Chrysler's minivan platform is available to anyone who wishes to convert it and has been the volume leader for wheelchair-accessible van conversions. American Honda Motor Co. has approved Braun and Vantage Mobility to use its Honda Odyssey. And Toyota Motor Sales U.S.A. recognizes Braun and Vantage Mobility as partners in producing wheelchair-accessible versions of the Sienna.

Toyota's partnership designation means that Braun and Vantage Mobility have full access to Toyota's supply chain, warranty departments and dealer service shops. Although Toyota's dealers are not authorized retailers of the wheelchair-accessible vans, their service departments accept the converted vans when they need warranty work.

Meanwhile, some automakers provide mobility components to varying degrees. GM Mobility provides a small catalog of accessories to third-party wheelchair van upfitters. And Toyota markets through its dealers a mobility seating system for the Sienna, called the Auto Access seat, which swivels sideways to give a passenger or driver with disabilities easier entry. Franchised Toyota retailers can order the seats factory-installed on certain Sienna packages, without involving Braun or Vantage Mobility. But full-fledged wheelchair-accessible Siennas must be obtained through the Braun or Vantage Mobility franchises.

Mark Oldenburg, manager of Toyota's mobility department, says the automaker expects more products to come.

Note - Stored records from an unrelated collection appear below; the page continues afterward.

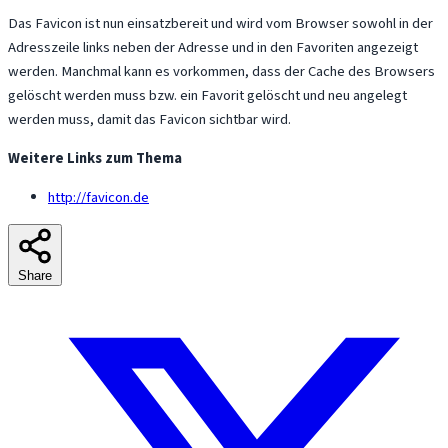
Das Favicon ist nun einsatzbereit und wird vom Browser sowohl in der
Adresszeile links neben der Adresse und in den Favoriten angezeigt
werden. Manchmal kann es vorkommen, dass der Cache des Browsers
gelöscht werden muss bzw. ein Favorit gelöscht und neu angelegt
werden muss, damit das Favicon sichtbar wird.
Weitere Links zum Thema
http://favicon.de
Share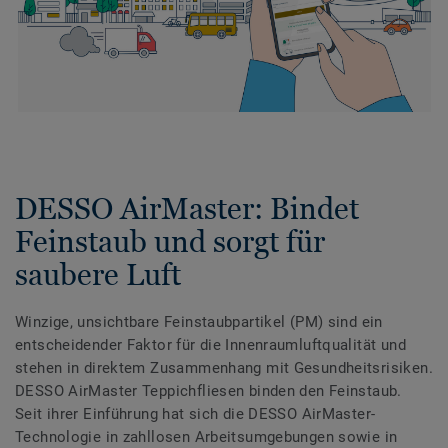
DESSO AirMaster: Bindet
Feinstaub und sorgt für
saubere Luft
Winzige, unsichtbare Feinstaubpartikel (PM) sind ein
entscheidender Faktor für die Innenraumluftqualität und
stehen in direktem Zusammenhang mit Gesundheitsrisiken.
DESSO AirMaster Teppichfliesen binden den Feinstaub.
Seit ihrer Einführung hat sich die DESSO AirMaster-
Technologie in zahllosen Arbeitsumgebungen sowie in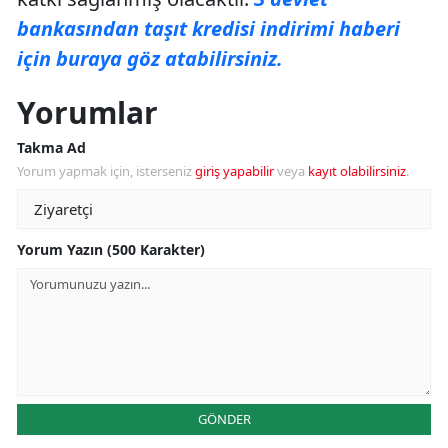
bankasından taşıt kredisi indirimi haberi
için buraya göz atabilirsiniz.
Yorumlar
Takma Ad
Yorum yapmak için, isterseniz
giriş yapabilir
veya
kayıt olabilirsiniz
.
Yorum Yazın (500 Karakter)
GÖNDER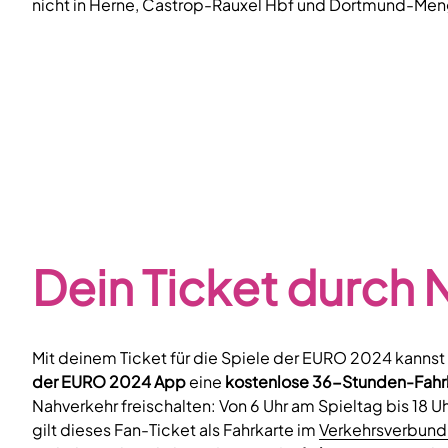
nicht in Herne, Castrop-Rauxel Hbf und Dortmund-Me
Dein Ticket durch
Mit deinem Ticket für die Spiele der EURO 2024 kannst
der EURO 2024 App
eine
kostenlose 36-Stunden-Fahr
Nahverkehr freischalten: Von 6 Uhr am Spieltag bis 18 
gilt dieses Fan-Ticket als Fahrkarte im
Verkehrsverbund 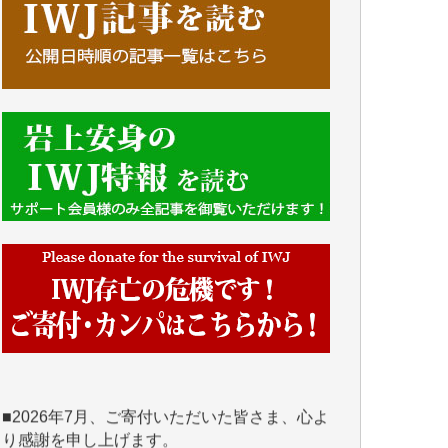
■■■■■■
IWJには、ご寄付・カンパをいただいた方々
より、たくさんの応援のメッセージが届いて
います。感謝を込めて、その一部をここにご
紹介いたします。
■■■■■■
■2026年7月、ご寄付いただいた皆さま、心よ
り感謝を申し上げます。
Y.H. 様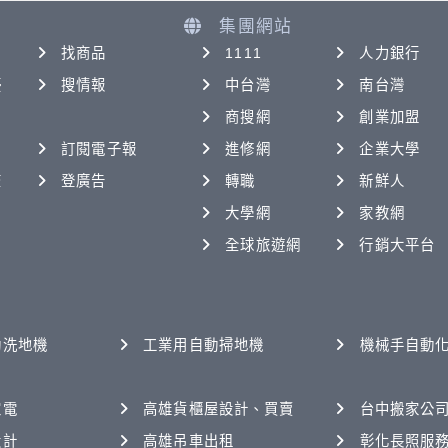
集團網站
找商品
1111
人力銀行
優
搜情報
中台灣
南台灣
商搜網
創業加盟
訂閱電子報
進修網
企業大學
查
登廣告
轉職
新鮮人
大學網
家教網
全球旅遊網
行銷大平台
動洗地機
工業用自動掃地機
機械手自動
家電
高雄貨櫃屋設計、買賣
台中搬家公
設計
高雄吊車出租
彰化長照服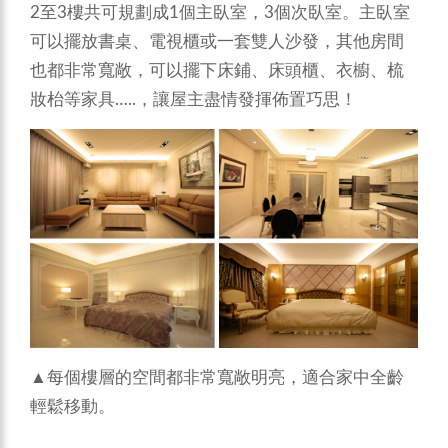
2至3樓共可規劃成1個主臥室，3個次臥室。主臥室
可以擺放書桌、電視櫃或一套雙人沙發，其他房間
也都非常寬敞，可以擺下床鋪、床頭櫃、衣櫥、梳
妝枱等家具…..，讓屋主盡情發揮佈置巧思！
▲每個樓層的空間都非常寬敞明亮，適合家中全齡
輕鬆移動。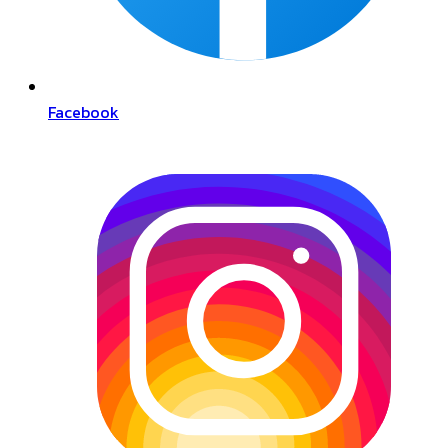
Facebook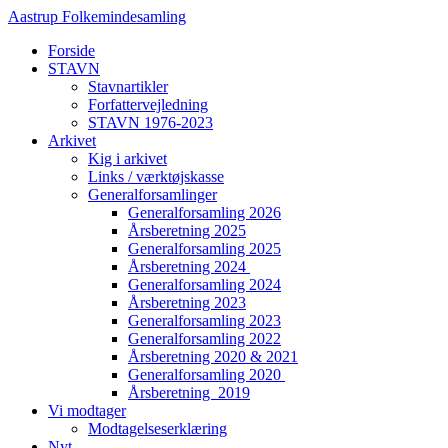
Videre
Aastrup Folkemindesamling
til
Forside
indhold
STAVN
Stavnartikler
Forfattervejledning
STAVN 1976-2023
Arkivet
Kig i arkivet
Links / værktøjskasse
Generalforsamlinger
Generalforsamling 2026
Årsberetning 2025
Generalforsamling 2025
Årsberetning 2024
Generalforsamling 2024
Årsberetning 2023
Generalforsamling 2023
Generalforsamling 2022
Årsberetning 2020 & 2021
Generalforsamling 2020
Årsberetning 2019
Vi modtager
Modtagelseserklæring
Nyt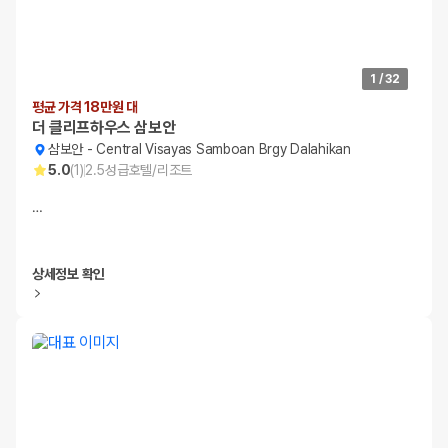
1
/
32
평균 가격 18만원 대
더 클리프하우스 삼보안
삼보안
-
Central Visayas Samboan Brgy Dalahikan
5.0
(
1
)
2.5
성급
호텔/리조트
…
상세정보 확인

"We regularly hear from our retailers that they have older customers come into their dealerships -- not even disabled customers, but older consumers who maybe just have trouble walking, or just getting in and out of their car" Oldenburg says. "They tell our dealers that they had no idea there were products on the market to help them."

'More automakers'

Gutwein also wants more.

"I expect to see more automakers getting into this market," he says. "When you look at what's on the road here right now, 85 percent of the products are large side-entry vehicles with side entry for the wheelchair. While in Europe, 90 percent are smaller rear-access vehicles that don't exist in the U.S. market.

"I believe we're going to see more of those European products coming into our segment."

In February, Braun founder Ralph Braun died of cancer at age 72. In addition to being an inventor and businessman who employed 850 in Winamac, a town of 2,500, Braun had muscular dystrophy and used a wheelchair most of his life. He is as an early advocate who helped stimulate the market segment in the 1970s.

Recognizing that his death was at hand, Braun prearranged a new company ownership structure with family members, management, employees and outside investors.

"Ralph was our inspiration," Gutwein says. "Not just in making sure we focused on the needs of the disabled. But also in raising consumer awareness for the products we're selling.

"Raising awareness is critical to growing this segment," he says. "There are people whose lives would benefit from these products. We just need to reach them."